▶ [DIRECTIONS FOR THIS TASK]: Give again only the lines from the line that holds "Gestion des cookies (470, 2528)" to the end of the data, inclusive, omitting all pictures.

▶ [RECORDS TO USE]:
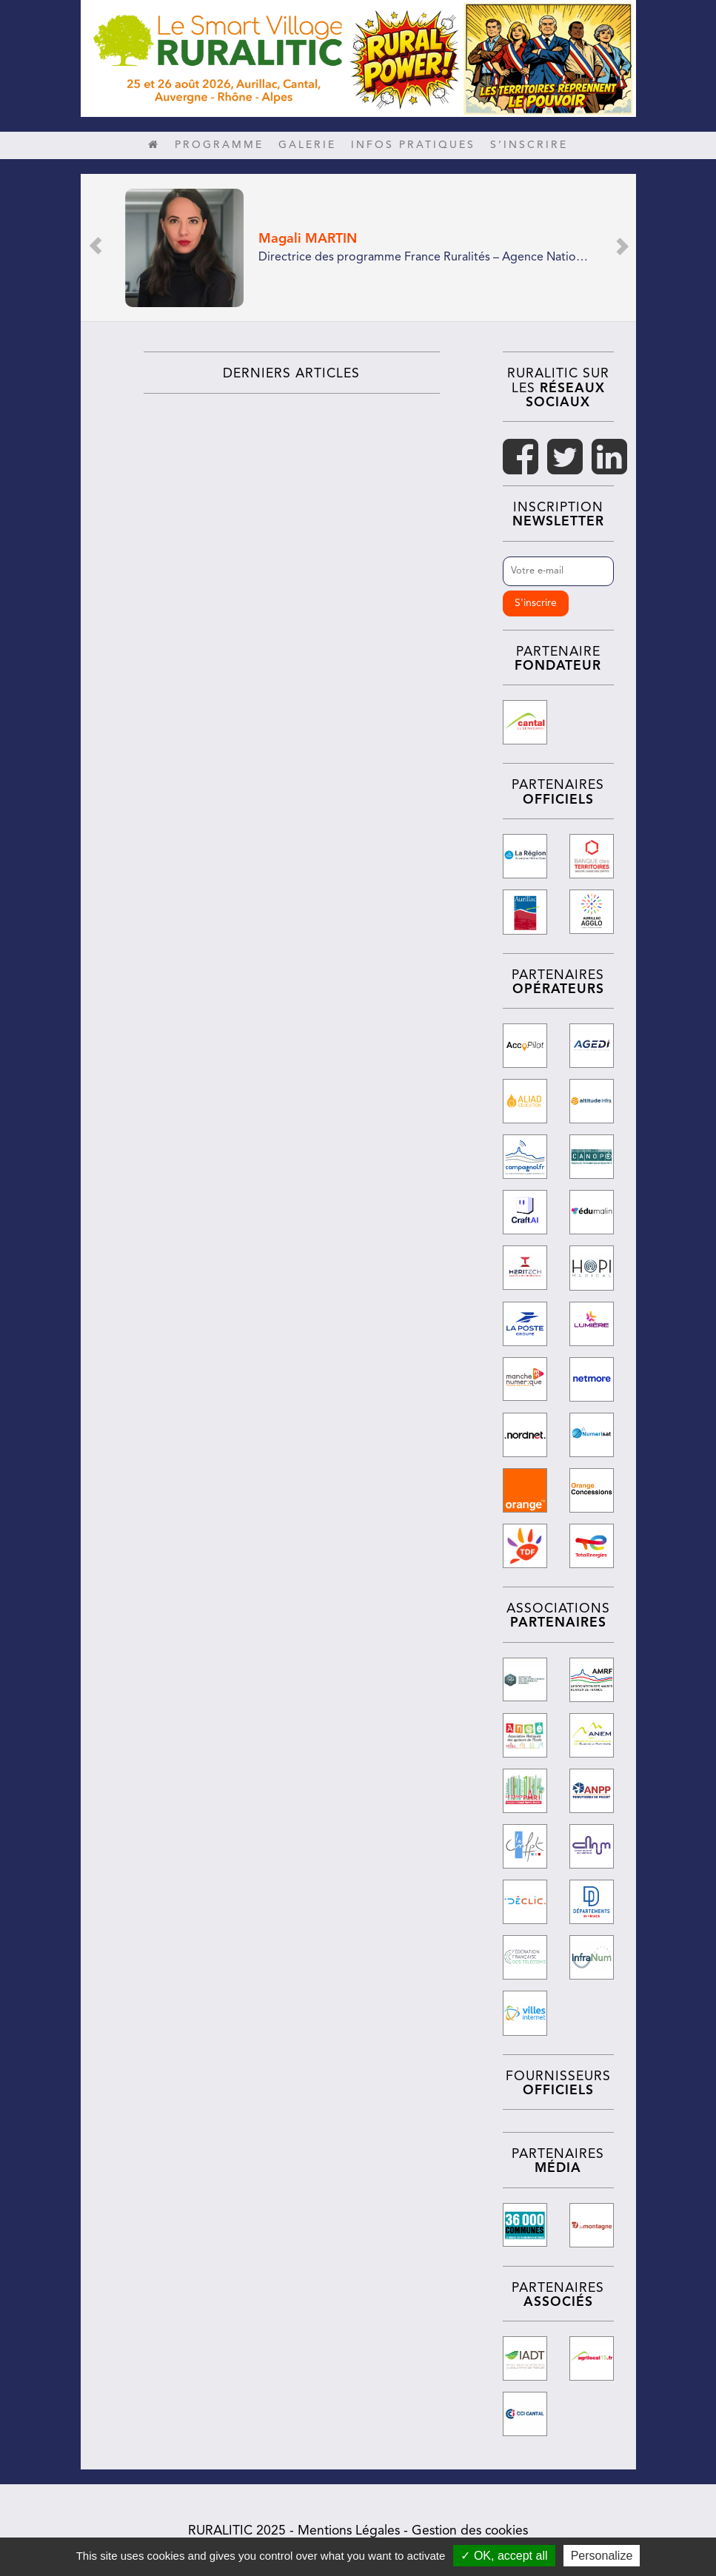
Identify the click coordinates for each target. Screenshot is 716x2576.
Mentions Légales (349, 2528)
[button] (95, 247)
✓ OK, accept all (504, 2555)
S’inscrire (529, 145)
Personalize (602, 2555)
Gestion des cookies (470, 2528)
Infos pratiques (413, 145)
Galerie (307, 145)
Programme (219, 145)
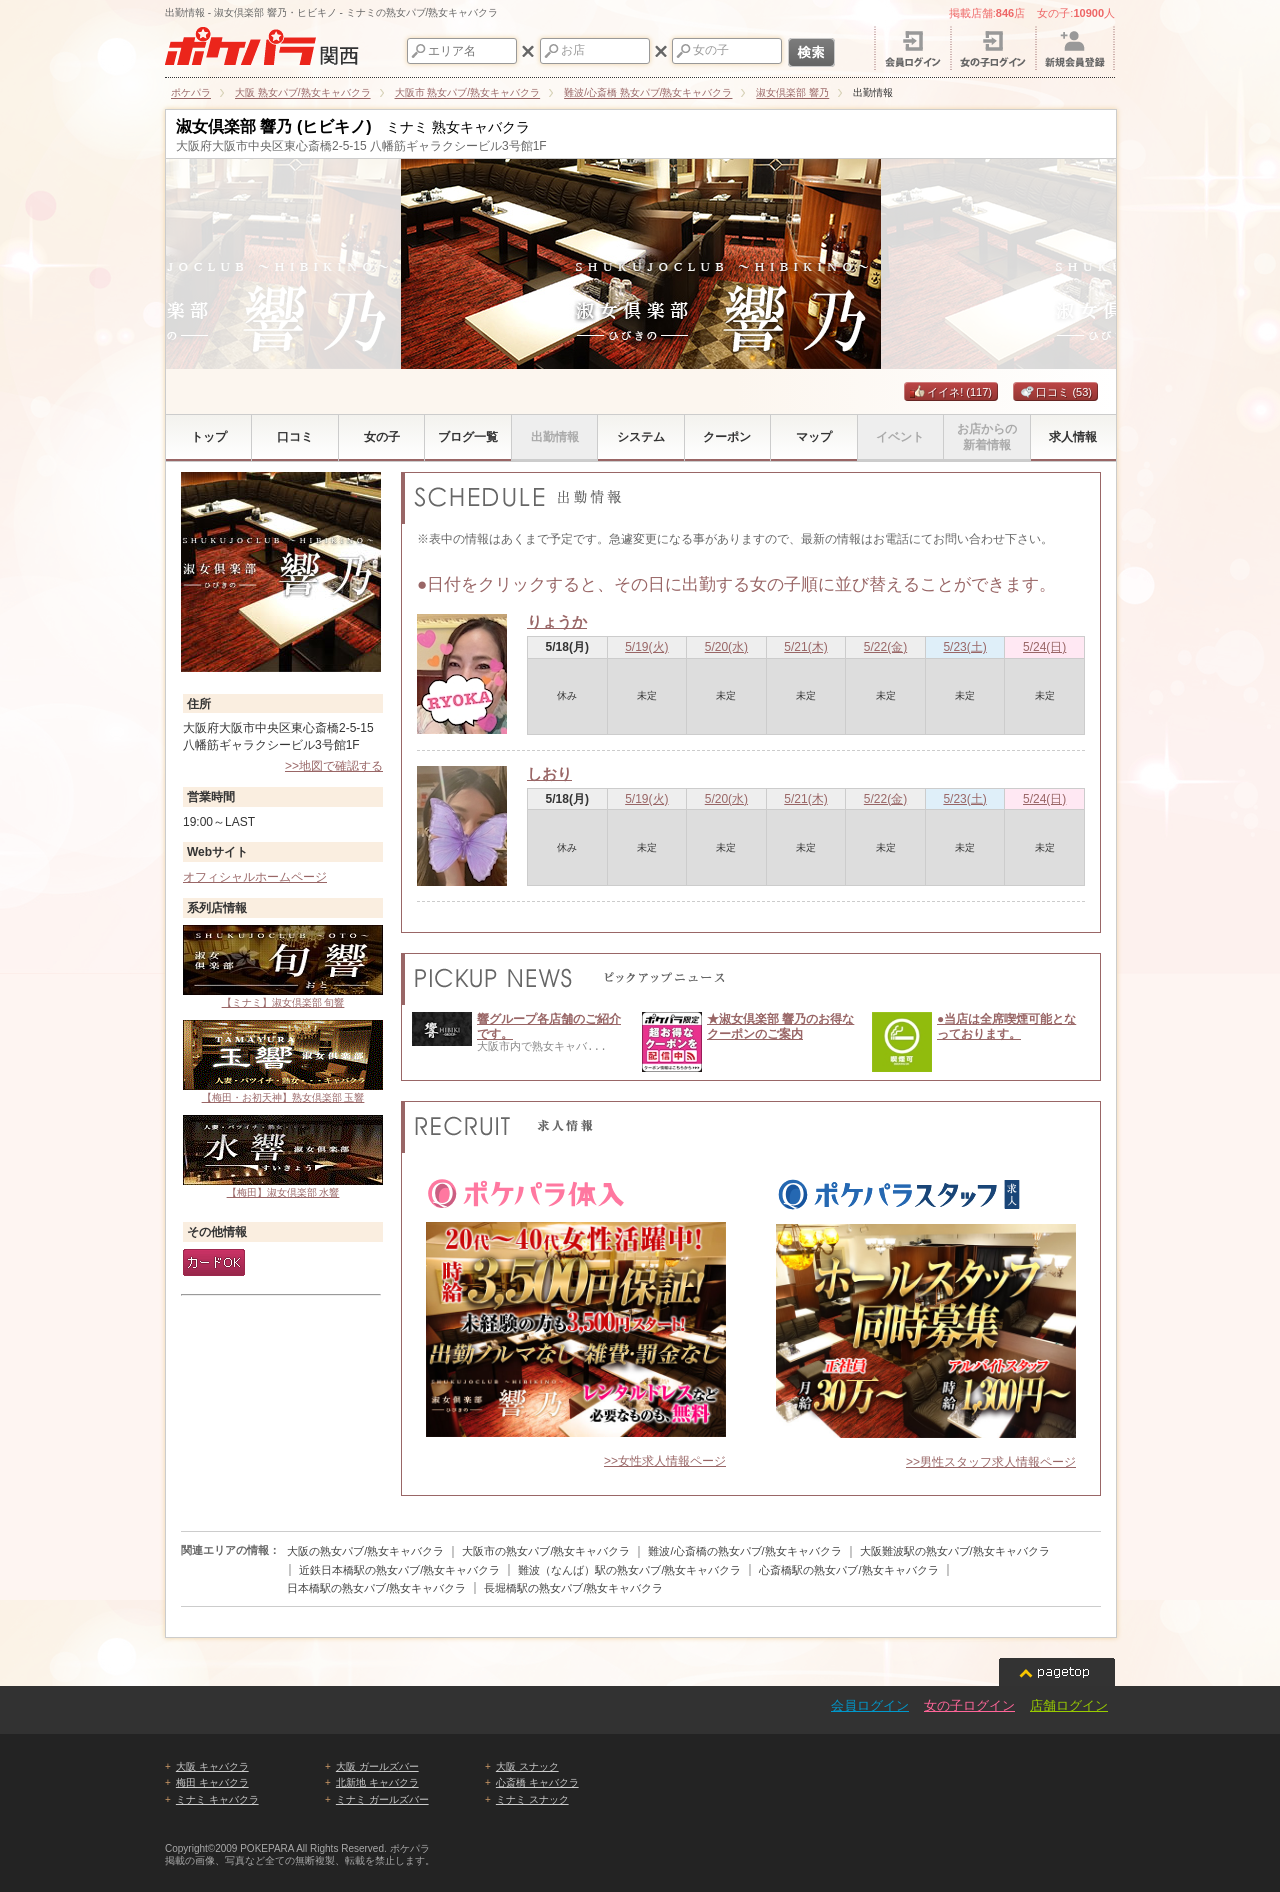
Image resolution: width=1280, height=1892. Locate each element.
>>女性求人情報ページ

▶ [WRITTEN SOLUTION]:
Gestion des cookies (470, 2528)
Infos pratiques (413, 145)
Galerie (307, 145)
Programme (219, 145)
Image resolution: width=1280, height=1892. Locate each element.
>>女性求人情報ページ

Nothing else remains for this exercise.